On a gender-just handbook by the Supreme Court
Madhavankutty Pillai Madhavankutty Pillai | 18 Aug, 2023
THE SUPREME COURT of India has just released a handbook meant to guide judges across the country on the use of appropriate language so as to be “gender-just”. No one can obviously quibble against it considering prevailing attitudes, especially at the lower courts. And yet, it is based on the premise that because language shows mentality, fixing language can change it. It usually does not do that. Language is a mirror to how people think and feel, and mere bandaging will lead to more clever and cunning ways for the mindset to express itself. The book, for instance, according to a Times of India report, says that “mistress” should be replaced by “woman with whom a man has had romantic or sexual relations outside of marriage”. It will do nothing to change the image that comes up in the mind of any judge who thinks of such a woman with derision. And it is not even a clear substitute, because a “mistress” is not just the consequence of an affair. Isn’t such a woman also placed in a powerless position by the man she is having a continuing relationship with? You could put it any other way which defines this equation but the particular line of the book about “mistress” seems to have underwhelmed the point.

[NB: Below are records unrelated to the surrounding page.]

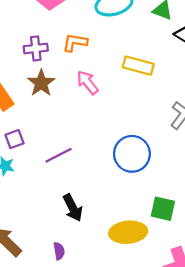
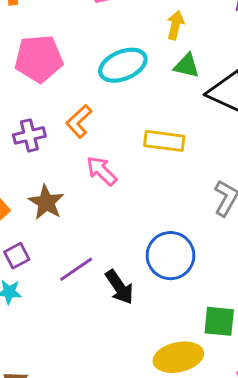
orange L-shape: (75, 42) -> (79, 121), turned -45
brown star: (41, 83) -> (46, 202), moved
black arrow: (73, 208) -> (119, 287), moved

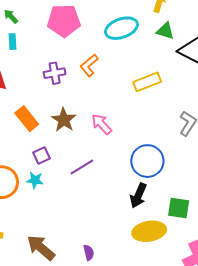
yellow rectangle: (164, 141) -> (147, 82), turned -32
pink arrow: (102, 171) -> (102, 124), moved
black arrow: (119, 287) -> (138, 196), moved, turned 55

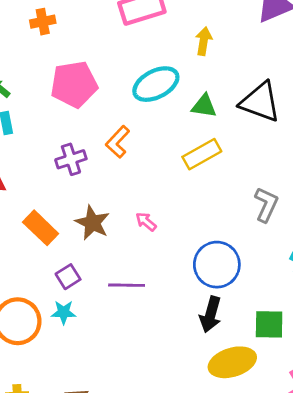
green triangle: (165, 31) -> (204, 106), moved
pink arrow: (102, 124) -> (146, 222), size x0.7
purple line: (82, 167) -> (127, 285), turned 40

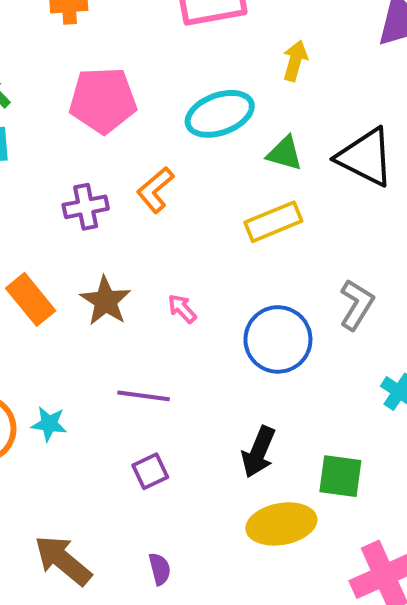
blue circle: (217, 265) -> (278, 339), moved
purple square: (68, 277) -> (150, 471), moved

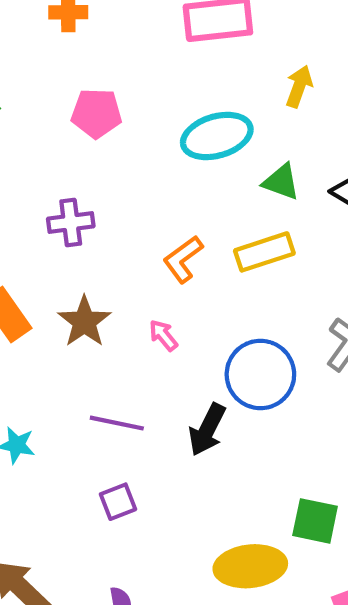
pink pentagon: (103, 100) -> (96, 113), size x0.7
orange L-shape: (155, 190) -> (183, 259), moved
black arrow: (258, 452) -> (207, 430), moved

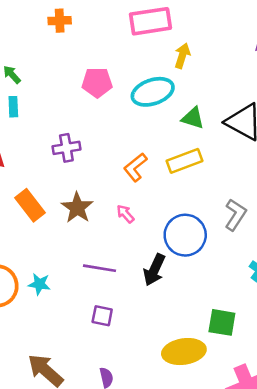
yellow arrow: (299, 86) -> (182, 56), moved
pink pentagon: (96, 113) -> (97, 82), moved
purple square: (118, 502) -> (102, 316), turned 35

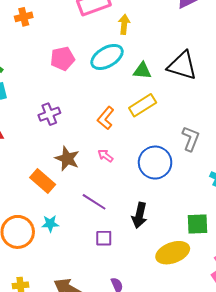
orange rectangle: (30, 205) -> (43, 181), moved
purple line: (99, 268) -> (94, 202), turned 35
black arrow: (154, 270) -> (139, 215), moved

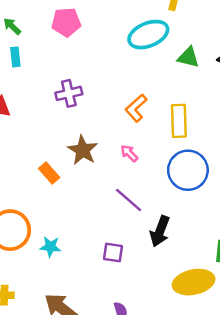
pink pentagon: (63, 59) -> (66, 22), moved
yellow rectangle: (143, 105) -> (179, 121), moved, turned -68
orange rectangle: (43, 181) -> (49, 173), size x0.7
purple line: (94, 202) -> (129, 200), moved
cyan star: (50, 224) -> (50, 247), moved

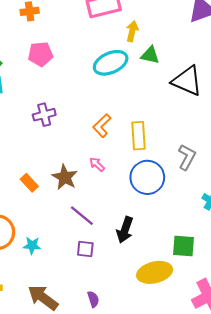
green triangle: (188, 57) -> (150, 55), moved
brown star: (83, 150) -> (65, 177), moved
purple line: (129, 200) -> (82, 216), moved

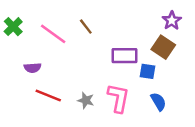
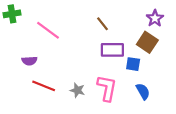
green cross: (13, 27) -> (12, 14), moved, turned 35
brown line: (86, 27) -> (103, 24), moved

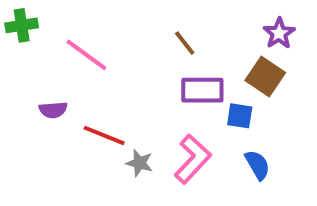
red line: (44, 86) -> (104, 135), moved
pink L-shape: (107, 88) -> (193, 159), turned 32

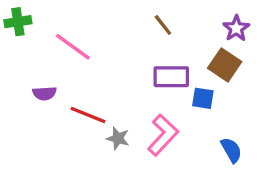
brown line: (185, 43) -> (163, 25), moved
blue semicircle: (257, 165) -> (231, 150), moved

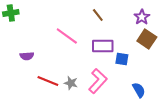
pink line: (73, 47) -> (67, 36), moved
brown square: (225, 65) -> (147, 39), moved
red line: (88, 115) -> (48, 81), moved

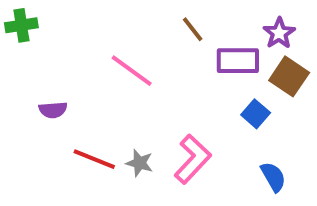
purple rectangle: (103, 46) -> (238, 61), moved
blue square: (122, 59) -> (256, 114), moved, turned 32

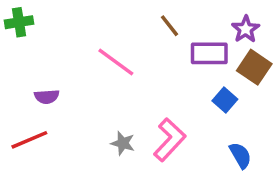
red line: (94, 159) -> (29, 140), moved, turned -45

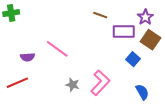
brown line: (169, 26) -> (100, 15), turned -32
pink line: (116, 62) -> (57, 49), moved

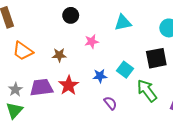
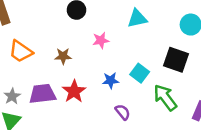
black square: (156, 58) -> (176, 60), turned 30

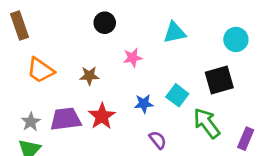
black square: (176, 60) -> (219, 80), turned -35

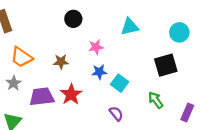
cyan square: (177, 95) -> (120, 83), moved
blue star: (144, 104) -> (99, 72), moved
gray star: (31, 122) -> (14, 83), moved
green arrow: (207, 123) -> (156, 100), size x0.7

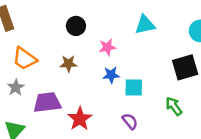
black circle: (73, 19) -> (76, 26), moved
cyan square: (120, 83) -> (134, 87), turned -36
red star: (71, 94) -> (80, 119), moved

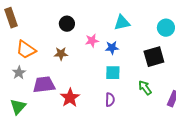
blue star: (111, 75) -> (112, 48), moved
purple semicircle: (130, 121) -> (110, 100), turned 40

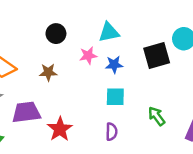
cyan triangle: (122, 23) -> (109, 32), moved
black square: (154, 57) -> (157, 56), moved

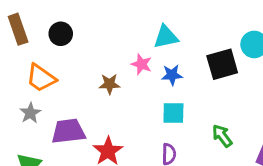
black circle: (56, 34) -> (61, 34), moved
pink star: (88, 56) -> (141, 64), turned 30
brown star: (48, 72) -> (109, 84), moved

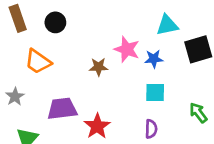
cyan triangle: (166, 37) -> (167, 25), moved
pink star: (141, 64) -> (127, 49), size x1.4
gray star: (30, 113) -> (15, 97), moved

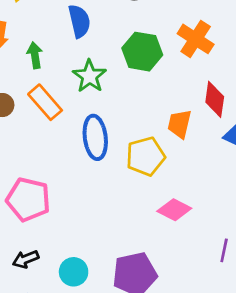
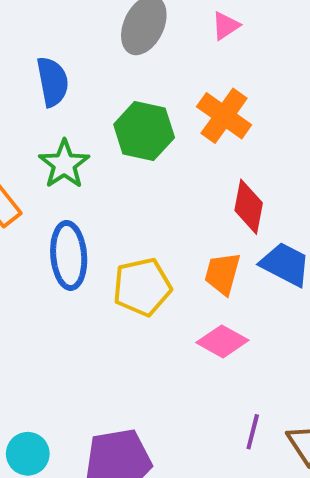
orange trapezoid: (179, 124) -> (222, 274), moved
pink diamond: (174, 210) -> (222, 341), moved

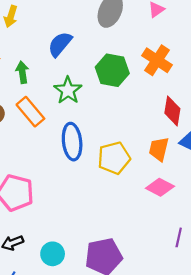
blue semicircle: (53, 82) -> (60, 44), turned -128

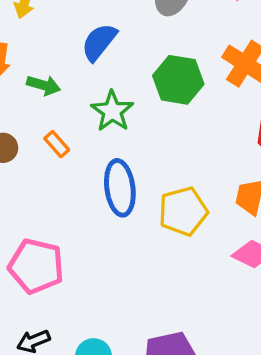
green arrow: (22, 72) -> (44, 85), turned 115
orange rectangle: (30, 112) -> (57, 144), size x0.6

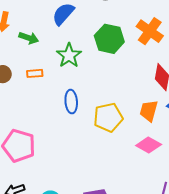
orange rectangle: (57, 144) -> (35, 73), turned -56
blue ellipse: (120, 188) -> (71, 102), size x0.7

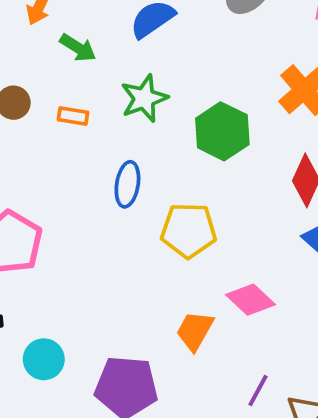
green hexagon: (109, 39) -> (222, 131), moved
orange trapezoid: (149, 111) -> (195, 331), moved

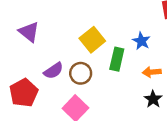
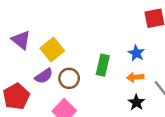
yellow square: (92, 40) -> (52, 50), moved
blue star: (141, 41) -> (136, 53), moved

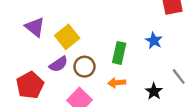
orange arrow: (135, 77) -> (117, 83), moved

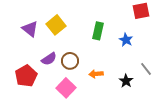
yellow square: (67, 37) -> (56, 25), moved
green rectangle: (119, 53) -> (98, 31), moved

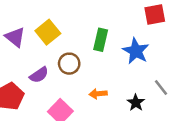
blue star: (126, 40) -> (136, 51), size x1.5
brown circle: (70, 61) -> (69, 64), moved

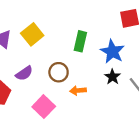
brown circle: (69, 64) -> (59, 72), moved
black star: (136, 103) -> (112, 77), moved

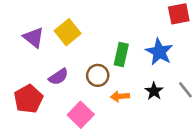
green rectangle: (80, 41) -> (121, 54), moved
black star: (112, 77) -> (154, 91), moved

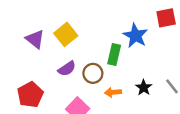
blue star: (159, 52) -> (135, 36), moved
purple semicircle: (58, 77) -> (67, 69), moved

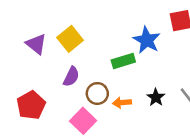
green rectangle: (114, 54) -> (123, 61), turned 60
purple semicircle: (67, 69) -> (71, 77), turned -30
brown circle: (93, 73) -> (97, 93), moved

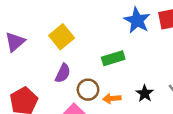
blue star: (147, 40) -> (137, 20), moved
purple triangle: (36, 44) -> (15, 42), moved, turned 40

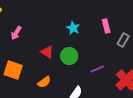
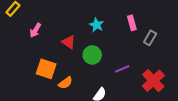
red triangle: (47, 52) -> (69, 42), moved
orange square: (13, 70) -> (46, 69), moved

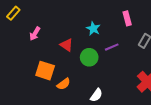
pink rectangle: (132, 23) -> (127, 18), moved
purple line: (122, 69) -> (112, 47), moved

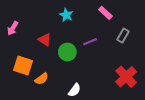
pink rectangle: (127, 18) -> (105, 13), turned -32
cyan star: (93, 29) -> (66, 15), moved

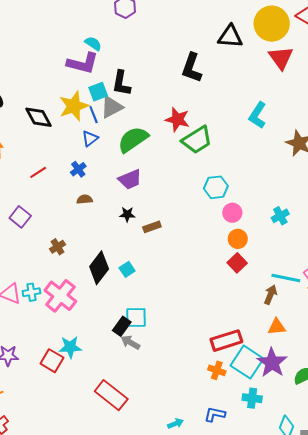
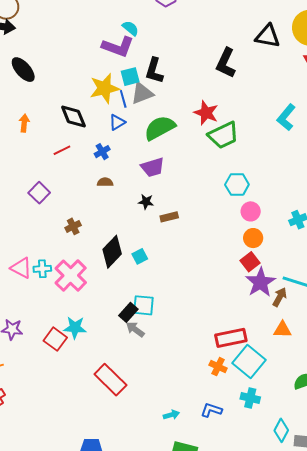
black diamond: (38, 117) -> (73, 117), moved
purple star: (272, 363) -> (260, 282), moved

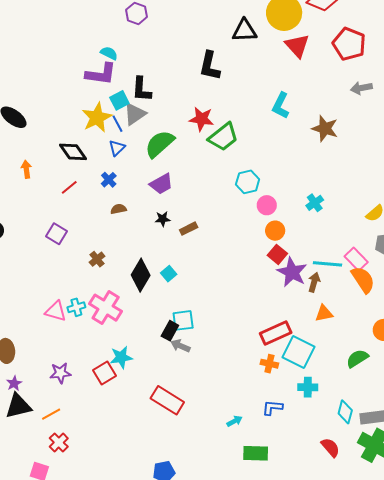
red square: (55, 339) -> (105, 373), turned 35

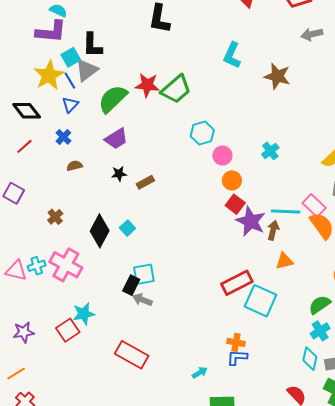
red star: (202, 119) -> (147, 85), moved
orange cross: (269, 364) -> (236, 342), moved
cyan cross: (308, 387) -> (320, 331), moved, turned -30

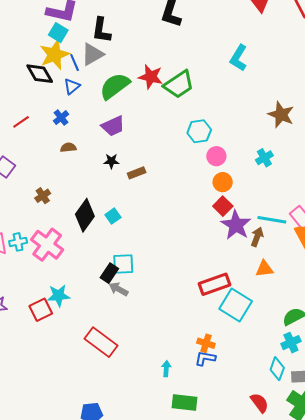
cyan square: (71, 57) -> (58, 33), moved, turned -36
brown star: (277, 76) -> (281, 115), moved
black diamond: (27, 111) -> (40, 74), moved
cyan arrow: (200, 373) -> (166, 369), turned -63

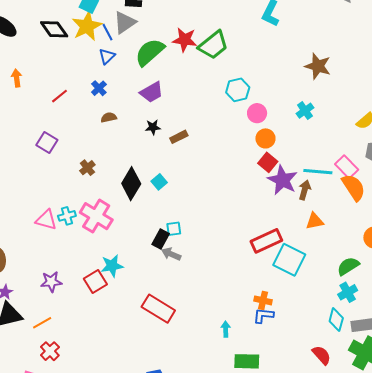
black diamond: (40, 74) -> (54, 29), moved
cyan square: (123, 264) -> (174, 229), size x0.7

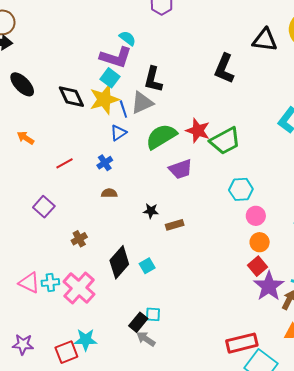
orange arrow: (17, 78) -> (26, 138), turned -60
purple trapezoid: (152, 92) -> (180, 169), moved

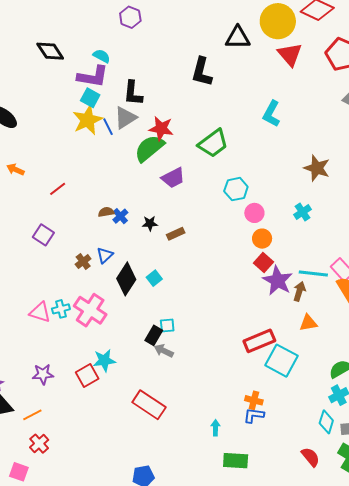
black diamond: (71, 97) -> (50, 51), moved
red star: (198, 131) -> (161, 128), moved
blue triangle: (118, 133) -> (105, 255), moved
blue cross: (105, 163) -> (120, 216), moved

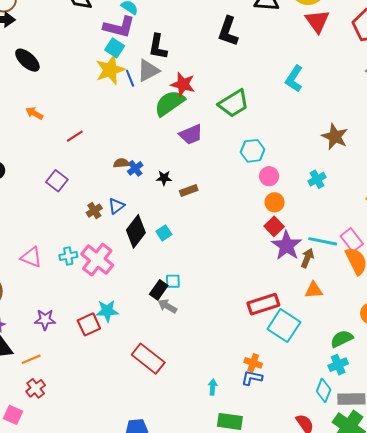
pink triangle: (40, 312) -> (31, 257), moved

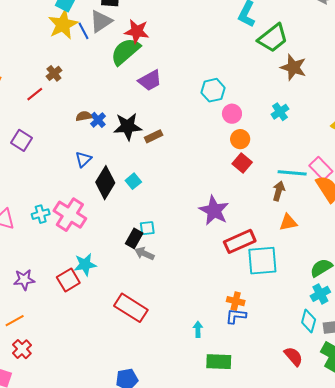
green trapezoid: (234, 103) -> (273, 38), moved
black star: (164, 178) -> (128, 126), size x1.8
brown cross: (94, 211) -> (54, 73), moved
purple star: (287, 246) -> (214, 211), moved
cyan square: (284, 326) -> (262, 261), turned -32

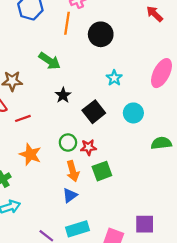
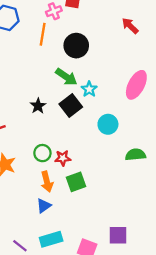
green arrow: (50, 61) -> (66, 77), moved
black square: (94, 112) -> (71, 105), moved

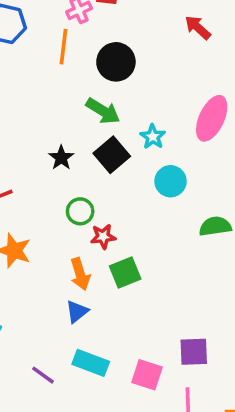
cyan star: (89, 89) -> (153, 137), moved
green circle: (42, 153) -> (80, 211), moved
cyan rectangle: (51, 239) -> (91, 363), turned 40

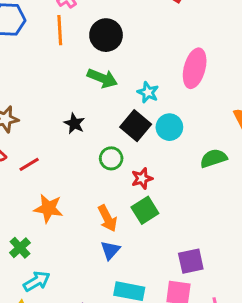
black square: (112, 155) -> (136, 126), moved
green circle: (80, 211) -> (111, 158), moved
red star: (103, 237) -> (142, 179), moved
purple square: (194, 352) -> (191, 261), moved

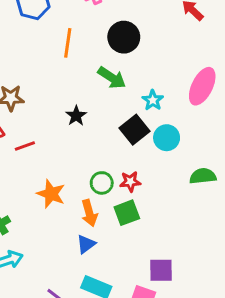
orange line: (60, 30) -> (68, 43), moved
green circle: (111, 158) -> (102, 183), moved
orange star: (48, 208) -> (51, 194), moved

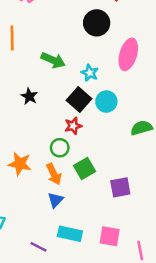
black circle: (124, 37) -> (97, 23), moved
red star: (130, 182) -> (73, 126), moved
purple square: (161, 270) -> (120, 187), moved

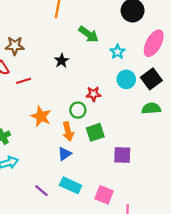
black square: (79, 99) -> (151, 79), moved

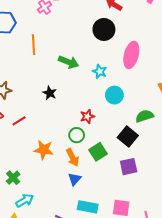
black square: (151, 79) -> (128, 136), moved

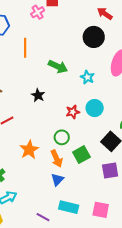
cyan circle: (114, 95) -> (95, 108), moved
red star: (87, 116) -> (73, 112), moved
orange star: (44, 150) -> (29, 150), turned 30

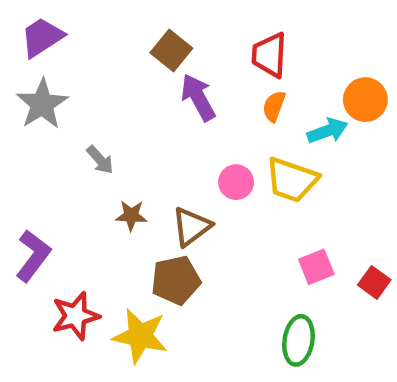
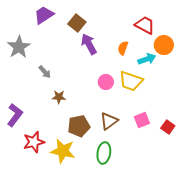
purple trapezoid: (42, 37) -> (44, 15), moved
red trapezoid: (269, 55) -> (145, 25), moved, turned 115
brown triangle: (191, 227) -> (109, 121), moved
green ellipse: (298, 340) -> (104, 153), moved

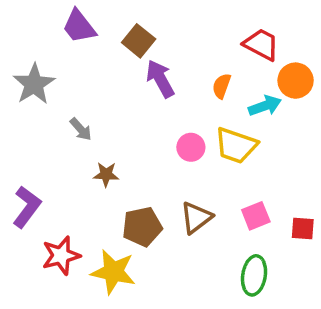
purple trapezoid: (44, 15) -> (79, 26), turned -95
red square: (168, 127) -> (303, 228), turned -32
green ellipse: (104, 153) -> (254, 275), moved

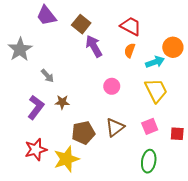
red trapezoid: (261, 44) -> (131, 26), moved
yellow trapezoid: (236, 145) -> (156, 90), moved, turned -135
purple L-shape: (27, 207) -> (36, 107), moved
yellow star: (113, 272) -> (66, 159), turned -30

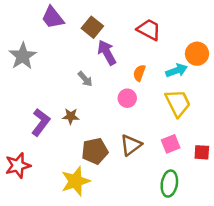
orange semicircle: (130, 50) -> (139, 73), moved
gray arrow: (47, 76) -> (85, 79), moved
red star: (36, 150) -> (18, 166), moved

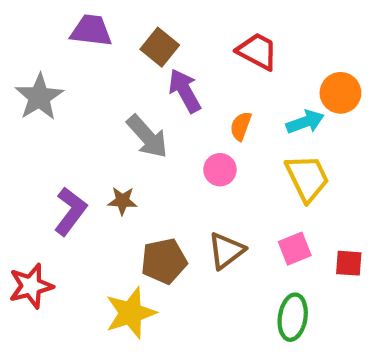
purple trapezoid: (53, 18) -> (91, 31), turned 135
gray arrow: (85, 79) -> (147, 136), size x1.6

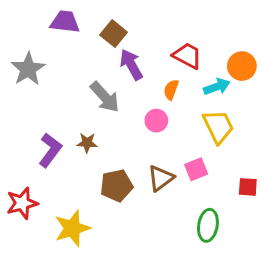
red trapezoid: (257, 51) -> (187, 56), moved
pink square: (295, 249) -> (196, 169), moved
yellow star: (131, 313) -> (72, 228), moved

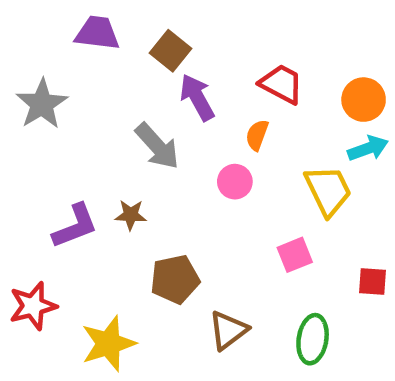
cyan arrow: (217, 87) -> (368, 148), moved
purple L-shape: (50, 150) -> (75, 226), turned 32
brown triangle: (161, 178) -> (228, 330), moved

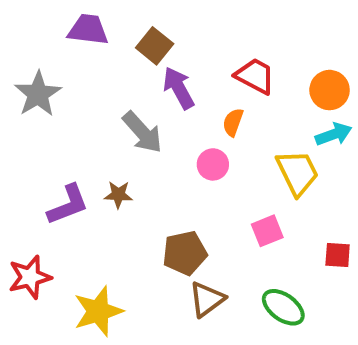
brown pentagon: (175, 279) -> (185, 253), moved
green ellipse: (313, 339) -> (283, 307), turned -63

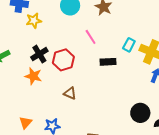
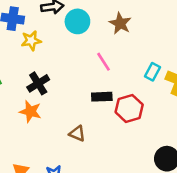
red hexagon: (63, 60) -> (129, 108), moved
black rectangle: (108, 62) -> (102, 97), moved

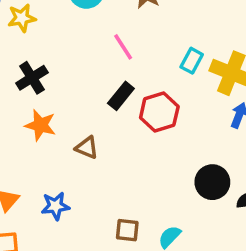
black rectangle: (102, 97) -> (121, 96), turned -48
orange star: (30, 111) -> (40, 125), moved

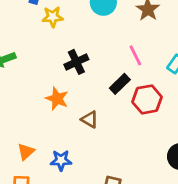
pink line: (123, 47) -> (135, 55), moved
black cross: (32, 78) -> (76, 62), moved

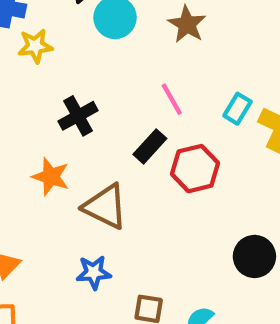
brown triangle: (90, 119) -> (105, 207), size x1.6
blue star: (61, 160) -> (94, 272), moved

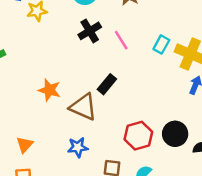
black cross: (78, 116) -> (90, 31), moved
black rectangle: (150, 146) -> (107, 84), moved
red hexagon: (195, 169) -> (138, 136), moved

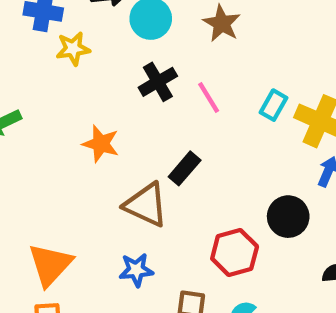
orange star: (49, 90) -> (101, 144), moved
black circle: (175, 134) -> (288, 217), moved
orange triangle: (25, 145) -> (50, 265), size x1.6

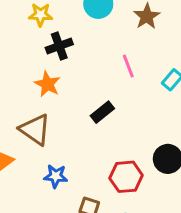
black cross: (158, 82) -> (59, 46), moved
brown triangle: (146, 205) -> (35, 130), moved

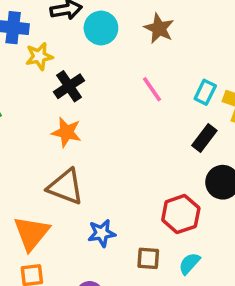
black rectangle: (102, 112) -> (204, 138), moved

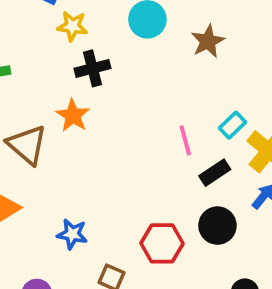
pink line: (152, 89) -> (185, 140), moved
brown triangle: (66, 187) -> (27, 145), moved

This is an elemental issue in any such project which bases language as a tool of reform. To ringfence vast nebulous areas of relationships and culture using rigid definitions ultimately end up being more or less arbitrary. It does not mean that it is not necessary, just that it might not do too much for the ends it seeks. Or the book wades into territory that is so woke and Western that it might just about be completely inexplicable to its audience. If you have to inform a judge that a “prostitute” must be referred to as a “sex worker”, then how much can he or she grasp another idea spelled out that gender is a construct? This is a hot potato issue in the US, especially in academia and liberal professions, and is premised on transgender rights activism. It doesn’t really have much resonance here. Maybe in the future, it will, but as of now, to say—“Gender identity is not limited to a binary (girl/woman and boy/man) but rather exists on a spectrum and can evolve over time. Further, gender is a social construct and includes norms, behaviours and roles associated with a particular gender identity”—is probably going to lead to a few puzzled readers. As a signal of the progressiveness of the Supreme Court to a wider world, it might be good but can it do anything more than that? And when so many Indian criminal laws are predicated on whether it is committed by a man or a woman, there might even be some confusion such a concept leads to. The intent of the handbook is to break prevailing harmful stereotypes, and those are only broken through long chipping away of the stone. This handbook is not the magic bullet because there are none.